Input:
<<<<

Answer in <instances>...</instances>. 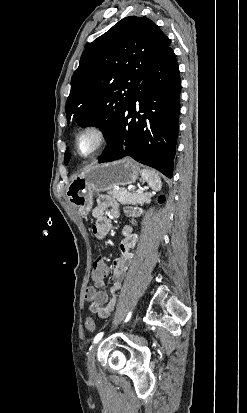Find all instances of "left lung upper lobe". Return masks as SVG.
Masks as SVG:
<instances>
[{
  "mask_svg": "<svg viewBox=\"0 0 247 413\" xmlns=\"http://www.w3.org/2000/svg\"><path fill=\"white\" fill-rule=\"evenodd\" d=\"M171 40L146 17L123 18L84 50L71 79L68 120L97 126L110 138L142 79ZM70 160L68 150L65 164Z\"/></svg>",
  "mask_w": 247,
  "mask_h": 413,
  "instance_id": "left-lung-upper-lobe-1",
  "label": "left lung upper lobe"
}]
</instances>
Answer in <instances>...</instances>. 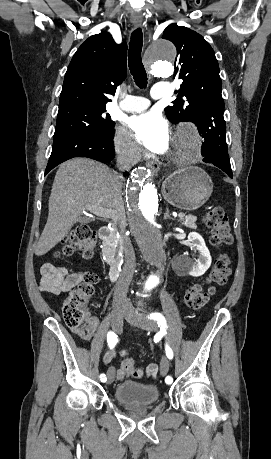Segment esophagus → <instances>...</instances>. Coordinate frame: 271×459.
Masks as SVG:
<instances>
[{
    "mask_svg": "<svg viewBox=\"0 0 271 459\" xmlns=\"http://www.w3.org/2000/svg\"><path fill=\"white\" fill-rule=\"evenodd\" d=\"M134 25L139 27V26H141V23L140 22L139 23L136 22V23H134ZM145 65H147L146 62H145ZM147 68H148V66H147ZM146 165H147L148 169L150 170V172L153 175L156 174L159 171V165L155 160H148Z\"/></svg>",
    "mask_w": 271,
    "mask_h": 459,
    "instance_id": "1",
    "label": "esophagus"
}]
</instances>
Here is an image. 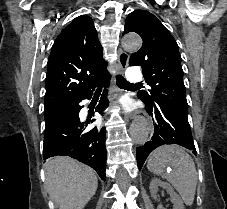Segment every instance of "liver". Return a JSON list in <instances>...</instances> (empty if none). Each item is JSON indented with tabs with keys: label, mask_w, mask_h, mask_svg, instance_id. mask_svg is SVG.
<instances>
[{
	"label": "liver",
	"mask_w": 227,
	"mask_h": 209,
	"mask_svg": "<svg viewBox=\"0 0 227 209\" xmlns=\"http://www.w3.org/2000/svg\"><path fill=\"white\" fill-rule=\"evenodd\" d=\"M97 185L95 171L70 157H55L45 165L46 191L59 209H84Z\"/></svg>",
	"instance_id": "1"
}]
</instances>
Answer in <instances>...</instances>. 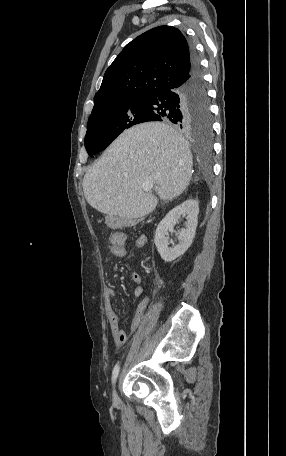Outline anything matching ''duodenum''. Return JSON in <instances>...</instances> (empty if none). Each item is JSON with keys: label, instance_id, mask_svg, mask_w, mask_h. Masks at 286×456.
I'll list each match as a JSON object with an SVG mask.
<instances>
[{"label": "duodenum", "instance_id": "obj_1", "mask_svg": "<svg viewBox=\"0 0 286 456\" xmlns=\"http://www.w3.org/2000/svg\"><path fill=\"white\" fill-rule=\"evenodd\" d=\"M123 225L134 223L133 218H120L119 219Z\"/></svg>", "mask_w": 286, "mask_h": 456}]
</instances>
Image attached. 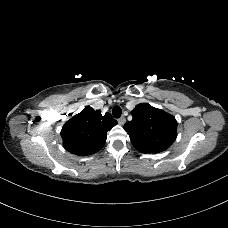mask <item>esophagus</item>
Wrapping results in <instances>:
<instances>
[{
	"mask_svg": "<svg viewBox=\"0 0 228 228\" xmlns=\"http://www.w3.org/2000/svg\"><path fill=\"white\" fill-rule=\"evenodd\" d=\"M125 122H126V118H125L124 116H122V117H120V118L118 119V123H119L120 125H124Z\"/></svg>",
	"mask_w": 228,
	"mask_h": 228,
	"instance_id": "obj_1",
	"label": "esophagus"
}]
</instances>
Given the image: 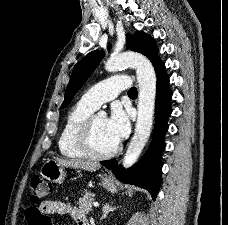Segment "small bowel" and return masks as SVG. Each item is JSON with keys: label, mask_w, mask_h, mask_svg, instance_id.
I'll use <instances>...</instances> for the list:
<instances>
[{"label": "small bowel", "mask_w": 228, "mask_h": 225, "mask_svg": "<svg viewBox=\"0 0 228 225\" xmlns=\"http://www.w3.org/2000/svg\"><path fill=\"white\" fill-rule=\"evenodd\" d=\"M53 214L69 215L77 222V225L80 219L84 217L79 209L72 207L66 202L47 200L43 201L38 207L28 209L26 213L27 225H55V222H51V218H47V215Z\"/></svg>", "instance_id": "c3829d8e"}]
</instances>
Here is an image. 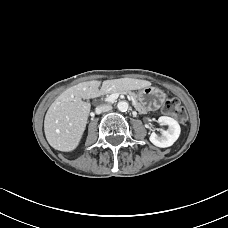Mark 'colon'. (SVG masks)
Returning a JSON list of instances; mask_svg holds the SVG:
<instances>
[{"mask_svg":"<svg viewBox=\"0 0 228 228\" xmlns=\"http://www.w3.org/2000/svg\"><path fill=\"white\" fill-rule=\"evenodd\" d=\"M163 112L167 115L174 116L180 121L185 120L186 114L181 106V103L176 98H169L163 103Z\"/></svg>","mask_w":228,"mask_h":228,"instance_id":"obj_1","label":"colon"}]
</instances>
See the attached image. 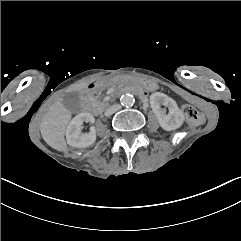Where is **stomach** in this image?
<instances>
[{"label": "stomach", "instance_id": "stomach-1", "mask_svg": "<svg viewBox=\"0 0 241 241\" xmlns=\"http://www.w3.org/2000/svg\"><path fill=\"white\" fill-rule=\"evenodd\" d=\"M111 81L117 85L118 84H122V85L139 84L150 91L156 90L158 88V84L154 80L132 76V75H126L120 72L113 74V76L111 77Z\"/></svg>", "mask_w": 241, "mask_h": 241}]
</instances>
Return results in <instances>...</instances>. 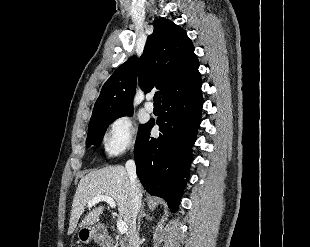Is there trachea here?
<instances>
[{
    "label": "trachea",
    "instance_id": "1",
    "mask_svg": "<svg viewBox=\"0 0 310 247\" xmlns=\"http://www.w3.org/2000/svg\"><path fill=\"white\" fill-rule=\"evenodd\" d=\"M154 103L156 104H160L161 103V93L160 92H156L154 95Z\"/></svg>",
    "mask_w": 310,
    "mask_h": 247
}]
</instances>
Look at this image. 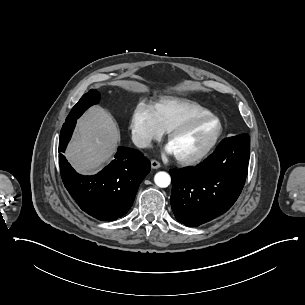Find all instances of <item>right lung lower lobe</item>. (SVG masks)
Masks as SVG:
<instances>
[{
	"label": "right lung lower lobe",
	"instance_id": "right-lung-lower-lobe-1",
	"mask_svg": "<svg viewBox=\"0 0 305 305\" xmlns=\"http://www.w3.org/2000/svg\"><path fill=\"white\" fill-rule=\"evenodd\" d=\"M76 120H66L60 133L59 165L63 183L79 207L89 215L108 221L122 217L131 208L140 183L149 173L150 161L138 150L119 147L115 160L98 174H78L62 154Z\"/></svg>",
	"mask_w": 305,
	"mask_h": 305
}]
</instances>
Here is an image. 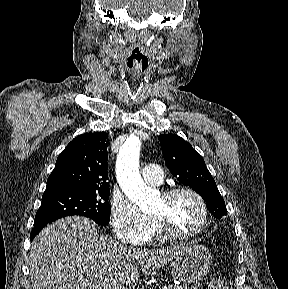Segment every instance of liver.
Masks as SVG:
<instances>
[{
	"label": "liver",
	"instance_id": "liver-1",
	"mask_svg": "<svg viewBox=\"0 0 288 289\" xmlns=\"http://www.w3.org/2000/svg\"><path fill=\"white\" fill-rule=\"evenodd\" d=\"M178 250L125 247L99 235L92 220L68 216L45 227L31 244L32 289H134L139 264L162 268Z\"/></svg>",
	"mask_w": 288,
	"mask_h": 289
}]
</instances>
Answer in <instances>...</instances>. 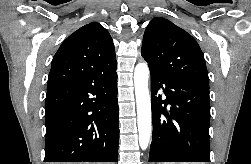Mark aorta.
I'll return each mask as SVG.
<instances>
[{
    "instance_id": "1",
    "label": "aorta",
    "mask_w": 251,
    "mask_h": 164,
    "mask_svg": "<svg viewBox=\"0 0 251 164\" xmlns=\"http://www.w3.org/2000/svg\"><path fill=\"white\" fill-rule=\"evenodd\" d=\"M149 68L138 63L134 70V87L137 105V124L141 149L148 147L151 136V102L148 89Z\"/></svg>"
}]
</instances>
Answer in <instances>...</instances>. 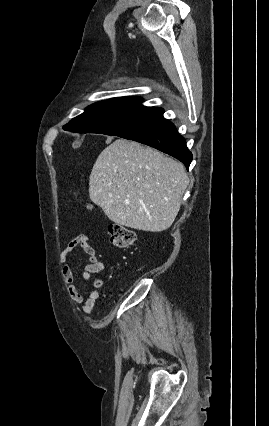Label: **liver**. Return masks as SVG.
<instances>
[{
	"label": "liver",
	"instance_id": "1",
	"mask_svg": "<svg viewBox=\"0 0 269 426\" xmlns=\"http://www.w3.org/2000/svg\"><path fill=\"white\" fill-rule=\"evenodd\" d=\"M188 183L179 161L138 142L117 139L92 168L89 196L115 224L162 232L174 222Z\"/></svg>",
	"mask_w": 269,
	"mask_h": 426
}]
</instances>
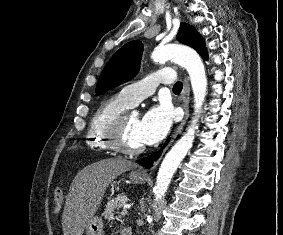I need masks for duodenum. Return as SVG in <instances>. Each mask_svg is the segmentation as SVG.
Wrapping results in <instances>:
<instances>
[{
	"mask_svg": "<svg viewBox=\"0 0 283 235\" xmlns=\"http://www.w3.org/2000/svg\"><path fill=\"white\" fill-rule=\"evenodd\" d=\"M121 235H131V231L129 228H123L121 230Z\"/></svg>",
	"mask_w": 283,
	"mask_h": 235,
	"instance_id": "duodenum-1",
	"label": "duodenum"
}]
</instances>
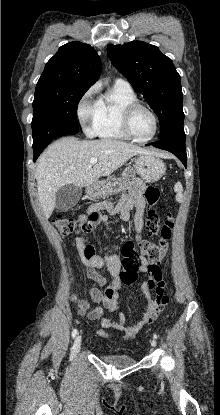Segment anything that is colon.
I'll list each match as a JSON object with an SVG mask.
<instances>
[{"mask_svg":"<svg viewBox=\"0 0 220 415\" xmlns=\"http://www.w3.org/2000/svg\"><path fill=\"white\" fill-rule=\"evenodd\" d=\"M145 196L149 205L154 207L159 202L160 192L156 187H148ZM52 223L62 235H69L77 228L76 221L64 214L54 216ZM146 226L151 234L160 236L159 242L151 243L147 240H139L137 247L134 241H127L121 251L122 269L119 277L123 284L131 285L135 283L139 273V260L145 258L149 263L147 290L150 294H153L152 299L156 309L164 310L169 304L170 292L162 279V273L158 265L169 253L174 220L168 218L163 224H160L155 210L151 208Z\"/></svg>","mask_w":220,"mask_h":415,"instance_id":"colon-1","label":"colon"}]
</instances>
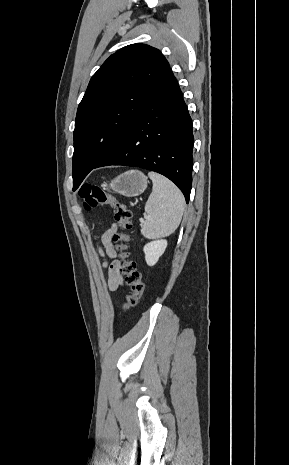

>>>>

Task description: If a line falls between the one containing "I need masks" and the last line of the records above, inclusive, restate it exactly; leave out the pictures and everything else.

Your solution:
I need masks for duodenum. Return as SVG in <instances>. Each mask_svg is the segmentation as SVG.
Wrapping results in <instances>:
<instances>
[{
	"mask_svg": "<svg viewBox=\"0 0 283 235\" xmlns=\"http://www.w3.org/2000/svg\"><path fill=\"white\" fill-rule=\"evenodd\" d=\"M121 235H131V231L129 228H123L121 230Z\"/></svg>",
	"mask_w": 283,
	"mask_h": 235,
	"instance_id": "duodenum-1",
	"label": "duodenum"
}]
</instances>
Segment anything that is colon.
I'll list each match as a JSON object with an SVG mask.
<instances>
[{"mask_svg":"<svg viewBox=\"0 0 220 415\" xmlns=\"http://www.w3.org/2000/svg\"><path fill=\"white\" fill-rule=\"evenodd\" d=\"M145 196L149 205L154 207L159 202L160 192L156 187H148ZM52 223L62 235H69L77 228L76 221L64 214L54 216ZM146 226L151 234L160 236L159 242L151 243L147 240H139L137 247L134 241H127L121 251L122 269L119 277L123 284L131 285L135 283L139 273V260L145 258L149 263L147 290L150 294H153L152 299L156 309L164 310L169 304L170 292L162 279V273L158 265L169 253L174 220L168 218L163 224H160L155 210L151 208Z\"/></svg>","mask_w":220,"mask_h":415,"instance_id":"colon-1","label":"colon"}]
</instances>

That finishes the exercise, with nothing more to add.